Et l'article 566 dispose que les parties ne peuvent ajouter aux prétentions soumises au premier juge que les demandes qui en sont l'accessoire, la conséquence ou le complément nécessaire.

Par ailleurs, l'article 112 du code de procédure civile dispose que la nullité des actes de procédure peut être invoquée au fur et à mesure de leur accomplissement ; mais elle est couverte si celui qui l'invoque a, postérieurement à l'acte critiqué, fait valoir des défenses au fond ou opposé une fin de non-recevoir sans soulever la nullité.

En l'espèce, Mme [W] soulève, pour la première fois en appel, la nullité de l'assignation qui lui a été délivrée devant le tribunal comme ne respectant pas les dispositions de l'article 56 du code de procédure civile, faute de contenir un exposé des moyens en fait et en droit.

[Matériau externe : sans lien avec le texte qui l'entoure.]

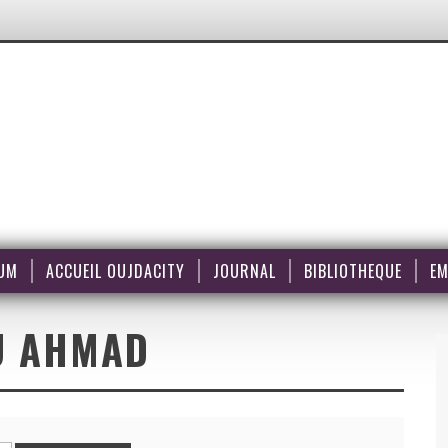
UM
ACCUEIL OUJDACITY
JOURNAL
BIBLIOTHEQUE
EM
U AHMAD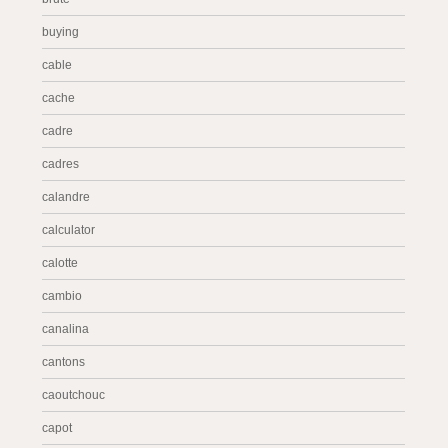
buying
cable
cache
cadre
cadres
calandre
calculator
calotte
cambio
canalina
cantons
caoutchouc
capot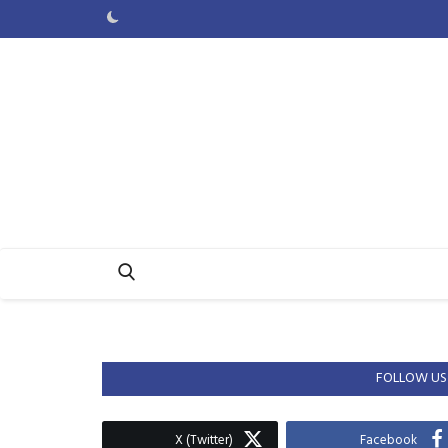
FOLLOW US
X (Twitter)
Facebook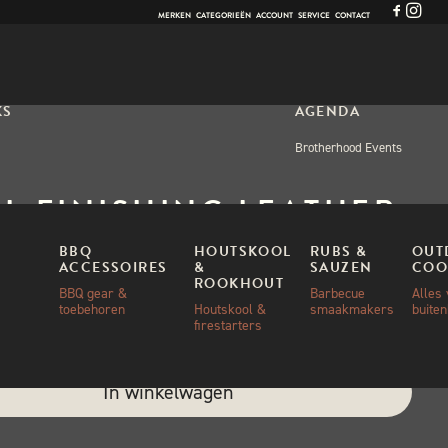
MERKEN
CATEGORIEËN
ACCOUNT
SERVICE
CONTACT
KS
AGENDA
Brotherhood Events
L FINISHING LEATHER
BBQ
HOUTSKOOL
RUBS &
OUT
ACCESSOIRES
&
SAUZEN
COO
ROOKHOUT
00
BBQ gear &
Barbecue
Alles
toebehoren
Houtskool &
smaakmakers
buite
firestarters
ad
e:
In winkelwagen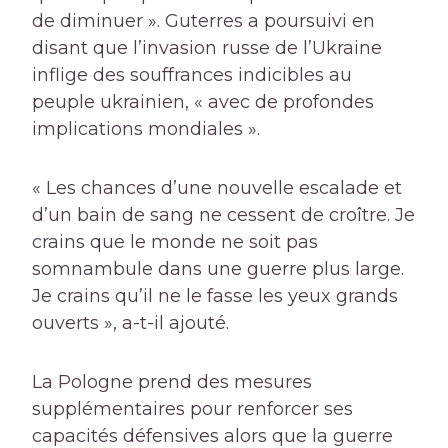
de diminuer ». Guterres a poursuivi en
disant que l’invasion russe de l’Ukraine
inflige des souffrances indicibles au
peuple ukrainien, « avec de profondes
implications mondiales ».
« Les chances d’une nouvelle escalade et
d’un bain de sang ne cessent de croître. Je
crains que le monde ne soit pas
somnambule dans une guerre plus large.
Je crains qu’il ne le fasse les yeux grands
ouverts », a-t-il ajouté.
La Pologne prend des mesures
supplémentaires pour renforcer ses
capacités défensives alors que la guerre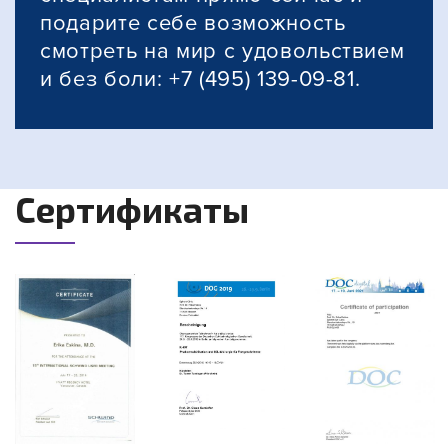
подарите себе возможность
смотреть на мир с удовольствием
и без боли: +7 (495) 139-09-81.
Сертификаты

Les consorts [Y] soutiennent que cette demande est irrecevable comme nouvelle en appel.

Il est constant que Mme [W] n'a jamais sollicité la nullité de l'assignation devant le tribunal, alors qu'elle a conclu sur le fond du litige devant lui. La nullité invoquée, qui constitue un vice de forme, devait donc être invoquée dès la première instance.

La demande tendant à la nullité de l'assignation est donc irrecevable et ne peut être examinée.

2. Sur la nullité du contrat de vente entre Mme [T] et les consorts [Y] invoquée par M. [O] :

M. [O] réitère en appel sa demande tendant à ce que le contrat de vente du navire litigieux, intervenu entre Mme [T] et MM. [Y], soit déclaré nul et, en réponse à la fin de non-recevoir soulevée par les consorts [Y], il soutient qu'il a intérêt et qualité à invoquer cette nullité qui aurait pour effet d'entraîner la nullité de la mission qui lui a été confiée dans le cadre de cette vente.

En application de l'article 31 du code de procédure civile, l'action est ouverte à tous ceux qui ont un intérêt légitime au succès ou au rejet d'une prétention, sous réserve des cas dans lesquels la loi attribue le droit d'agir aux seules personnes qu'elle qualifie pour élever ou combattre une prétention, ou pour défendre un intérêt déterminé.

L'article 123 du même code dispose que les fins de non-recevoir peuvent être proposées en tout état de cause.

Selon l'article 1199 du code civil, le contrat ne crée d'obligations qu'entre les parties. Les tiers ne peuvent ni demander l'exécution du contrat ni se voir contraints de l'exécuter.

Un tiers n'est recevable à invoquer la nullité d'un contrat que si celui-ci est de nature à créer à son égard des droits ou des obligations.

Or en l'espèce, il est constant que le contrat de vente litigieux ne crée ni obligations ni droits à l'égard de M. [O] qui y est tiers. En effet, le contrat de vente (pièce n° 8 de M. [O]) ne fait aucune référence à l'examen qu'il a réalisé sur le navire, et les moyens de nullité qu'il invoque sont sans rapport avec sa propre intervention, puisqu'ils sont fondés sur l'absence de respect de certaines formalités administratives et le prétendu défaut de qualité de propriétaire de Mme [T] au moment de la vente.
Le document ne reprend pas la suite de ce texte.